Он частенько курил под ее окнами и сквозь щелочки жалюзи разглядывал, как она ужинала или переодевалась в домашний халат.

Когда окно было открыто, он уверенно стучал в металлическую решетку и заговаривал с ней о погоде, тюльпанах и прочих глупостях.

– Кто вы? Что вам нужно? – всякий раз отвечала она.

– Степан Игнатьевич, ваш сосед, – говорил он, но она никогда не слушала.

По воскресеньям она заходила в кафе и покупала себе какой-нибудь десерт. Садилась в самый отдаленный угол, но тут же пересаживалась, если кто-то располагался за соседним столиком. Поэтому-то Степан Игнатьевич и садился аж через два столика от нее.
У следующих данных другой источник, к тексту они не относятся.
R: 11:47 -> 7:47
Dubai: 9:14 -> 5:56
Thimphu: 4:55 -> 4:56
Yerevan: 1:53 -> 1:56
– Вам как обычно, воду? – равнодушно спрашивала официантка, волосы и талия которой Степану Игнатьевичу не нравились.

– Непременно, – отвечал он, не сводя глаз со своей соседки.

За пару месяцев он научился замечать, когда кто-то начинал громко чавкать или скрипеть вилкой о тарелку. В такие моменты его соседка резко поворачивала голову к источнику звука и минуты две сверила его тяжелым взглядом. "Отвратительно" – читал Степан Игнатьевич по ее губам.
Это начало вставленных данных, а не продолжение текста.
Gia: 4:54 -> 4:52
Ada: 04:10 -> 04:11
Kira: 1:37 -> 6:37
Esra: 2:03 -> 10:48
Она не ездила в автобусах и ходила пешком только по малолюдным маршрутам. Когда Степан Игнатьевич пытался составить ей компанию, она, не глядя на него, ускоряла шаг и зажимала нос рукой. Не туша сигареты, он продолжал идти за ней, но уже чуть поодаль.
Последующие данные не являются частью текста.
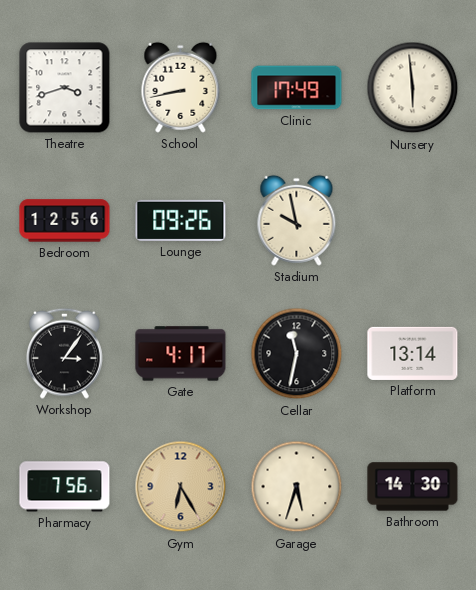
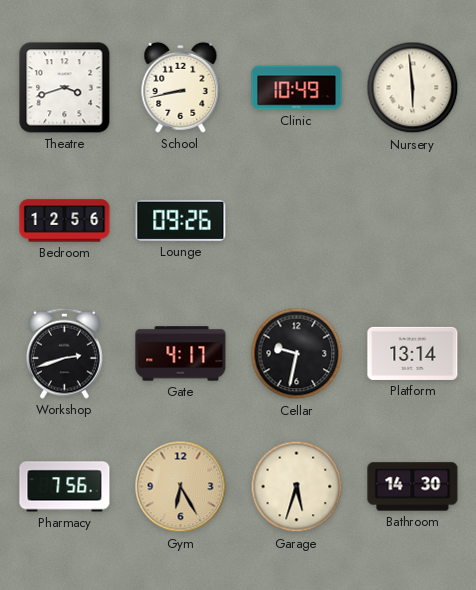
Clinic: 17:49 -> 10:49
Stadium: 9:58 -> none
Workshop: 3:06 -> 2:42
Cellar: 11:32 -> 9:32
Степан Игнатьевич искренне не понимал, как она могла до сих пор не заметить его – такого-то исключительного мужчину. Его почти что столетняя бабушка, полностью прикованная к постели, заботливо выслушивала его жалобы и из последних сил давала ему советы.

– Любовь завоевать надо, - шепелявила она беззубым ртом. – Пойди и завоюй.

Он долго готовился к тому, чтобы в очередной раз постучать в металлическую решетку на окне. Выучил серенаду (что-то из Шуберта), подготовил наброски будущей диссертации (чтобы она смогла оценить его ум) и даже прикупил хороший костюмчик (у бабули нашлась неплохая заначка).

В ту ночь была хорошая погода, и ему удалось попасть почти во все ноты. Сработало – она наконец-то вышла к нему. Осталось только завоевать.

В ее руках была подушка. Губы были сжаты в тонкую ниточку раздражения. "Отличный момент для поцелуя" – подумал Степан Игнатьевич и потянулся к ней. Его лицо встретилось с подушкой. Было сложно дышать.

***
Стали появляться люди. И где они раньше были? Сейчас уже неважно. Трупа нет. А может, и не было. Может, приснилось.

Из каждого окна торчит по соседу. Глаза у всех круглые, словно увидели привидение. И чего им не спится в такую рань?

Подхожу к двери. Достаю ключ. Мою руку обхватывает металлическое кольцо. Меня тащат в неизвестном направлении.

...

В закрытой палате сидит девушка с длинными волосами и тонкой талией. Мягкие стены обшиты белой тканью.
– Наконец-то свобода, – шепчет она. На ее лице впервые за последние несколько лет появляется улыбка.